York College Student Delegates Attend NYC Association of Black, Puerto Rican, and Asian Legislative Caucus

Fourteen York College Students traveled to Albany to lobby members of legislators on behalf of CUNY-Wide Issues. Photo Credit: Alexander Ciceron.


By Ashley Oliver

Fourteen York College student delegates and administration members traveled to Albany earlier this month to attend the New York State Association of Black, Puerto Rican and Asian Legislators’ 46th Annual Legislative Caucus Conference to lobby members of the legislature on behalf of CUNY-wide issues.

As part of their advocacy devoted specifically to York College, delegates also emphasized the need to allocate funds to the begin building the proposed Academic Village and Conference Center. In 2015 the New York State Budget granted York $30 million dollars in capital funding towards the building.

But York College President Marcia V. Keizs said although she is thankful for the support, it is not enough to fund the project.

“We need about $350 million dollars to start this project,” said Keizs. “I am delighted that the state legislature has supported this effort. But the company that is building this infrastructure needs a certain amount to start this for the students.”

Keizs added that the building will be an anticipated 162,180 gross square-feet, and will house York’s School of Business and Information Systems. She also promised that the building will host student affinity spaces, enrollment management offices and a state-of-the-art conference center that will be used by the college and local residents.

Delegates also pushed for increased funding for York’s Academic Building. The building requires a complete infrastructural overturn, according to some members of the Student Government Association.

Student Government President Rachelle Antoine said   some classrooms are furnished with dysfunctional and noisy air vents and ramshackle ceilings.

“York is a great school and it needs to look like a great school,” said Antoine. “If we can have a more revamped building, it will be a better learning environment for the students and faculty.”

Former York College student Trazana Phillips who also attended the caucus stressed the importance of renovating the building.

“When I went, which was about 20 years ago, the building looked way better than this and students still complained,” said Phillips. “So I can only imagine now how bad it may look to incoming students compared to other institutes. We are in 2017, and York gets the least amount of money in CUNY. The money should be granted. They’re asking for a building and some renovations not dorms like other colleges.”

Distinguished CUNY advocates attended the caucus, including former student Rachael G. Walton and New York State Senator, Leroy Comrie. Comrie and Walton have attended several rallies to fight against tuition hikes and other financial barriers that may negatively impact CUNY students.

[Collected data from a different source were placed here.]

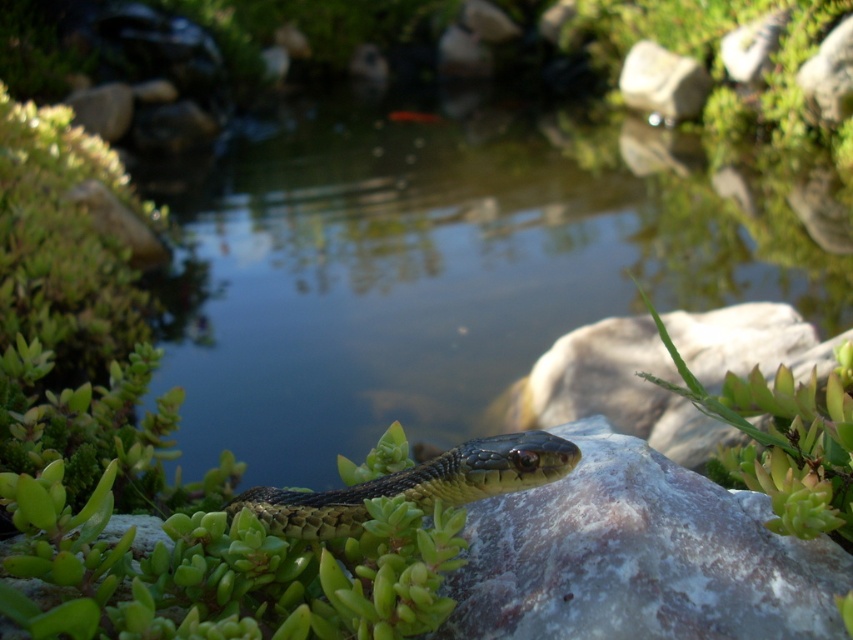 Question: Which point is farther to the camera?

Choices:
 (A) white smooth rock at upper center
 (B) clear water at center

Answer: (A)

Question: Is white marble rock at center bigger than green scaly snake at center?

Choices:
 (A) yes
 (B) no

Answer: (A)

Question: Which of the following is the closest to the observer?

Choices:
 (A) green scaly snake at center
 (B) clear water at center

Answer: (A)

Question: Which point appears closest to the camera in this image?

Choices:
 (A) (543, 282)
 (B) (640, 92)
 (C) (770, 387)

Answer: (C)

Question: Does clear water at center have a smaller size compared to green succulent at upper right?

Choices:
 (A) no
 (B) yes

Answer: (A)

Question: Where is green scaly snake at center located in relation to white smooth rock at upper center in the image?

Choices:
 (A) left
 (B) right

Answer: (A) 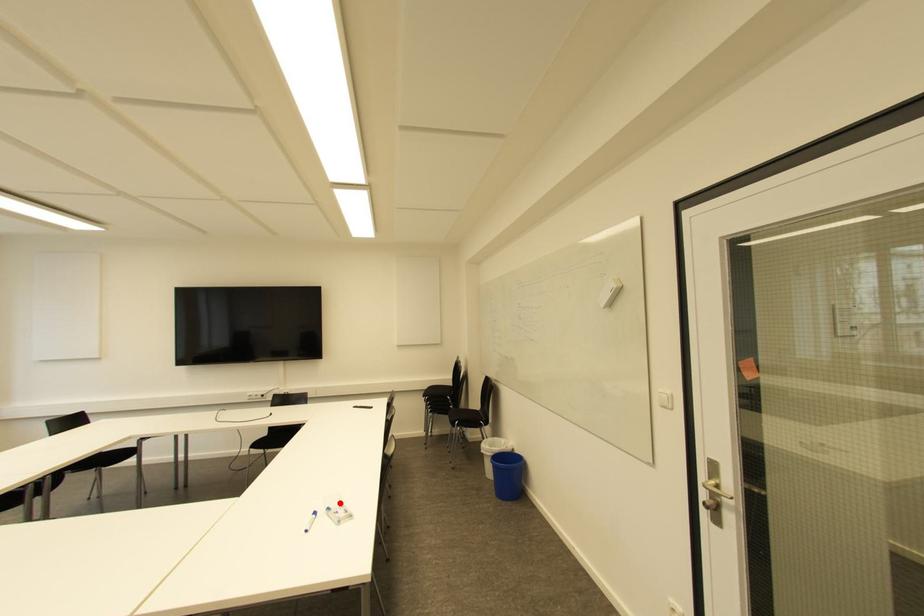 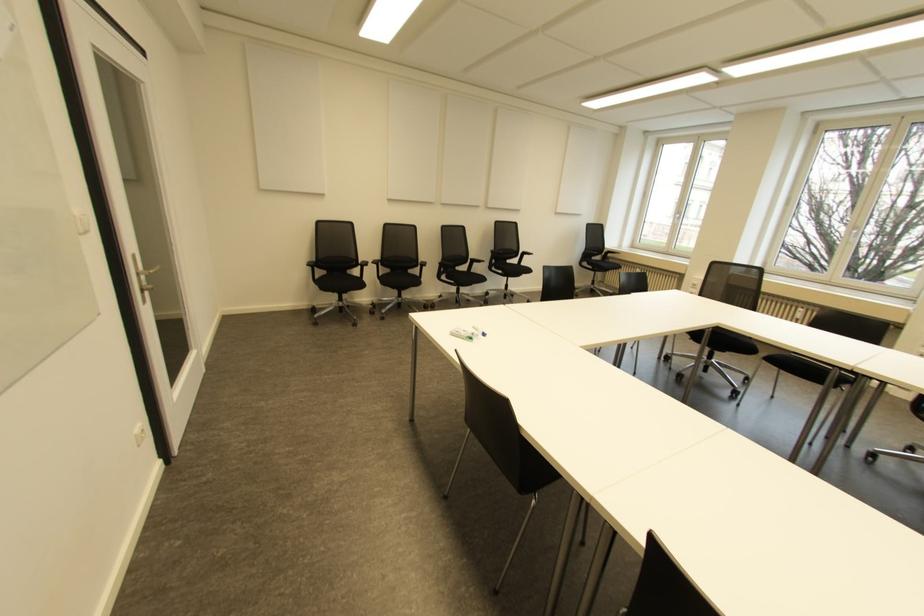 Find the pixel in the second image that matches the highlighted location in the first image.

(470, 338) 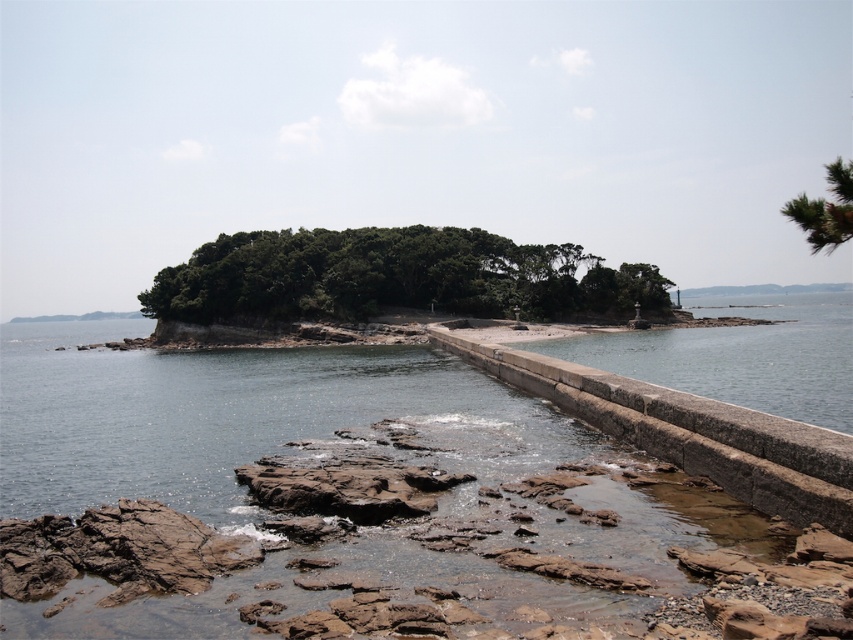 Consider the image. Is clear water at center thinner than green leafy island at center?

Incorrect, clear water at center's width is not less than green leafy island at center's.

Is clear water at center positioned behind green leafy island at center?

No, clear water at center is in front of green leafy island at center.

Is point (164, 480) more distant than point (222, 272)?

That is False.

Image resolution: width=853 pixels, height=640 pixels. Identify the location of clear water at center. (341, 490).

Is green leafy island at center to the left of green textured pine tree at upper right from the viewer's perspective?

Indeed, green leafy island at center is positioned on the left side of green textured pine tree at upper right.

Is point (340, 256) positioned before point (804, 221)?

No, it is not.

Locate an element on the screen. green leafy island at center is located at coordinates (392, 276).

Who is shorter, green leafy island at center or granite ledge at center?

Standing shorter between the two is granite ledge at center.

Where is `green leafy island at center`? green leafy island at center is located at coordinates (392, 276).

What are the coordinates of `green leafy island at center` in the screenshot? It's located at [392, 276]. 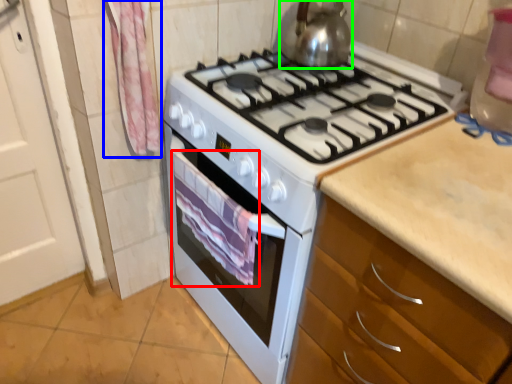 Question: Which is farther away from blanket (highlighted by a red box)? curtain (highlighted by a blue box) or kitchen appliance (highlighted by a green box)?

Choices:
 (A) curtain
 (B) kitchen appliance

Answer: (B) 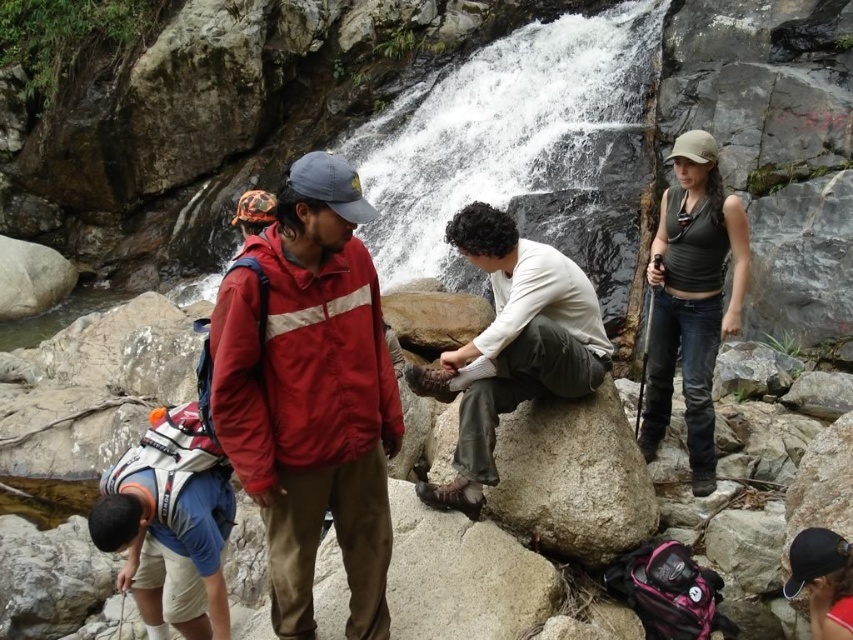 You are a photographer positioned at the camera location. You want to take a photo of both point (491, 218) and point (714, 216) in the scene. Which point is closer to your current position?

Point (491, 218) is closer to the camera than point (714, 216), so it is closer to your current position.

You are a photographer trying to capture a group photo of the white matte shirt at center and the matte green tank top at right. Since you want to ensure both subjects are in focus, you need to know which one is wider. Which one has a greater width?

The white matte shirt at center has a greater width than the matte green tank top at right. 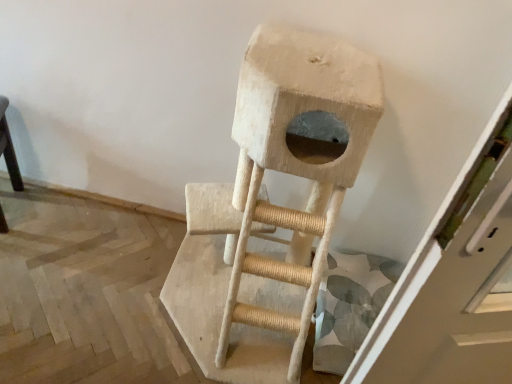 What do you see at coordinates (9, 148) in the screenshot? I see `smooth black table at left` at bounding box center [9, 148].

Find the location of a particular element. This screenshot has height=384, width=512. smooth black table at left is located at coordinates (9, 148).

What is the approximate width of smooth black table at left?

It is 13.46 inches.

Describe the element at coordinates (295, 162) in the screenshot. I see `natural wood cat tree at center` at that location.

Where is `natural wood cat tree at center`? natural wood cat tree at center is located at coordinates pyautogui.click(x=295, y=162).

The image size is (512, 384). I want to click on smooth black table at left, so click(9, 148).

Based on their positions, is smooth black table at left located to the left or right of natural wood cat tree at center?

smooth black table at left is to the left of natural wood cat tree at center.

Is smooth black table at left behind natural wood cat tree at center?

Yes, it is behind natural wood cat tree at center.

Is point (12, 185) positioned behind point (298, 353)?

Yes.

From the image's perspective, would you say smooth black table at left is positioned over natural wood cat tree at center?

Indeed, from the image's perspective, smooth black table at left is shown above natural wood cat tree at center.

From a real-world perspective, is smooth black table at left on natural wood cat tree at center?

Actually, smooth black table at left is physically below natural wood cat tree at center in the real world.

Which object is wider, smooth black table at left or natural wood cat tree at center?

Wider between the two is natural wood cat tree at center.

Based on the photo, considering the relative sizes of smooth black table at left and natural wood cat tree at center in the image provided, is smooth black table at left taller than natural wood cat tree at center?

No, smooth black table at left is not taller than natural wood cat tree at center.

Is smooth black table at left smaller than natural wood cat tree at center?

Yes.

Is natural wood cat tree at center located within smooth black table at left?

No, natural wood cat tree at center is not inside smooth black table at left.

Is smooth black table at left not close to natural wood cat tree at center?

Indeed, smooth black table at left is not near natural wood cat tree at center.

Is smooth black table at left turned away from natural wood cat tree at center?

That's not correct — smooth black table at left is not looking away from natural wood cat tree at center.

Looking at this image, how different are the orientations of smooth black table at left and natural wood cat tree at center in degrees?

20.2 degrees separate the facing orientations of smooth black table at left and natural wood cat tree at center.

At what (x,y) coordinates should I click in order to perform the action: click on ladder in front of the smooth black table at left. Please return your answer as a coordinate pair (x, y). This screenshot has height=384, width=512. Looking at the image, I should click on (295, 162).

Is natural wood cat tree at center at the right side of smooth black table at left?

Indeed, natural wood cat tree at center is positioned on the right side of smooth black table at left.

Considering the relative positions of natural wood cat tree at center and smooth black table at left in the image provided, is natural wood cat tree at center in front of smooth black table at left?

Yes, natural wood cat tree at center is closer to the viewer.

Considering the positions of points (266, 83) and (8, 147), is point (266, 83) farther from camera compared to point (8, 147)?

No.

From the image's perspective, is natural wood cat tree at center on smooth black table at left?

No, from the image's perspective, natural wood cat tree at center is not above smooth black table at left.

From a real-world perspective, between natural wood cat tree at center and smooth black table at left, who is vertically lower?

smooth black table at left is physically lower.

Does natural wood cat tree at center have a lesser width compared to smooth black table at left?

In fact, natural wood cat tree at center might be wider than smooth black table at left.

Between natural wood cat tree at center and smooth black table at left, which one has more height?

With more height is natural wood cat tree at center.

Considering the sizes of natural wood cat tree at center and smooth black table at left in the image, is natural wood cat tree at center bigger or smaller than smooth black table at left?

Clearly, natural wood cat tree at center is larger in size than smooth black table at left.

Is natural wood cat tree at center inside or outside of smooth black table at left?

The correct answer is: outside.

Is natural wood cat tree at center next to smooth black table at left and touching it?

No, natural wood cat tree at center is not touching smooth black table at left.

Is natural wood cat tree at center oriented away from smooth black table at left?

natural wood cat tree at center is not turned away from smooth black table at left.

What's the angular difference between natural wood cat tree at center and smooth black table at left's facing directions?

They differ by 20.2 degrees in their facing directions.

At what (x,y) coordinates should I click in order to perform the action: click on furniture below the natural wood cat tree at center (from a real-world perspective). Please return your answer as a coordinate pair (x, y). Image resolution: width=512 pixels, height=384 pixels. Looking at the image, I should click on (9, 148).

Locate an element on the screen. The width and height of the screenshot is (512, 384). ladder located in front of the smooth black table at left is located at coordinates (295, 162).

In the image, there is a smooth black table at left. What are the coordinates of `ladder below it (from the image's perspective)` in the screenshot? It's located at click(x=295, y=162).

Although York had the support of other delegates, New York State Assemblywoman Vivian Cook said York needs to focus on internal factors instead of a building.

“Before you guys come begging me for just $350 million, start begging the people you guys house in your school for more money,” said Cook. “York needs to start looking at the demographic first. Stop looking at long term goals and try to fix the short ones first. Start asking your parents to get more involved. Before having fancy, executive breakfasts, start thinking about how to save that to get the $350 million. Your president came to me last week asking for that pocket change, and I’ll tell her what I told you. No.”

Cook is referring to the trip President Keizs and Assistant Administrator Earl Simmons took to Albany on Valentine’s Day to advocate for the Academic Village.

While York delegates plan to return to the capital next month to lobby again, York Social Work major, Namou Sylla, said it is a waste of time.

“I know the speakers said we should fight until hell freezes over, but we seem to be frozen already,” said Sylla, who also attended the caucus.